**HOW TO COMPLETE THIS TASK**. Reproduce word for word every line from the one containing "INPUT: image. TARGET: <item>myocardium</item>." to the final line of the data below; omit the pictures.

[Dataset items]
*-*-*

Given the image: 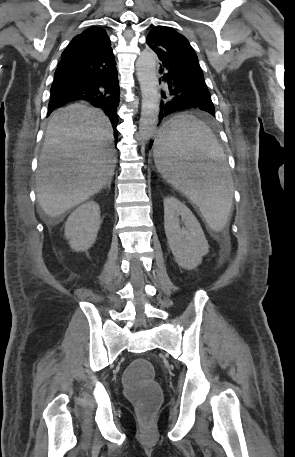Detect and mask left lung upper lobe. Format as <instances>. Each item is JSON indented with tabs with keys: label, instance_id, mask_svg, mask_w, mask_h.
I'll list each match as a JSON object with an SVG mask.
<instances>
[{
	"label": "left lung upper lobe",
	"instance_id": "5c2ea615",
	"mask_svg": "<svg viewBox=\"0 0 295 457\" xmlns=\"http://www.w3.org/2000/svg\"><path fill=\"white\" fill-rule=\"evenodd\" d=\"M146 42L159 47L174 59L201 70L194 49L188 40L174 29L165 26L154 27L149 32Z\"/></svg>",
	"mask_w": 295,
	"mask_h": 457
}]
</instances>
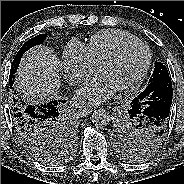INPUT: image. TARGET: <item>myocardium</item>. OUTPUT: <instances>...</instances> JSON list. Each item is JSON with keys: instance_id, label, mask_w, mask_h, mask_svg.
<instances>
[{"instance_id": "1", "label": "myocardium", "mask_w": 184, "mask_h": 184, "mask_svg": "<svg viewBox=\"0 0 184 184\" xmlns=\"http://www.w3.org/2000/svg\"><path fill=\"white\" fill-rule=\"evenodd\" d=\"M132 46L143 47L147 53V58H146V62L144 64L141 72L139 73V75L133 81H131L129 84H127L121 88H118V90L122 91V92H127V91H132V90L137 89L140 86V84L143 82L145 77L147 76L148 71H149L150 66H151V63H152V52H151L149 46L145 42H143L139 39L127 41V42L119 45L113 52H111L108 56H106L99 63V67H98L99 71H101V69L105 65L115 61L126 49H128L129 47H132Z\"/></svg>"}]
</instances>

*-*-*

**OUTPUT FOR THIS EXERCISE**.
INPUT: image. TARGET: <item>myocardium</item>. OUTPUT: <instances>...</instances> JSON list. Each item is JSON with keys: instance_id, label, mask_w, mask_h, mask_svg.
<instances>
[{"instance_id": "1", "label": "myocardium", "mask_w": 184, "mask_h": 184, "mask_svg": "<svg viewBox=\"0 0 184 184\" xmlns=\"http://www.w3.org/2000/svg\"><path fill=\"white\" fill-rule=\"evenodd\" d=\"M132 46L143 47L147 53V58H146V62L144 64L141 72L139 73V75L133 81H131L129 84H127L121 88H118V90L122 91V92H127V91H132V90L137 89L140 86V84L143 82L145 77L147 76L148 71H149L150 66H151V63H152V52H151L149 46L145 42H143L139 39L127 41V42L119 45L113 52H111L108 56H106L99 63V67H98L99 71H101V69L105 65L115 61L126 49H128L129 47H132Z\"/></svg>"}]
</instances>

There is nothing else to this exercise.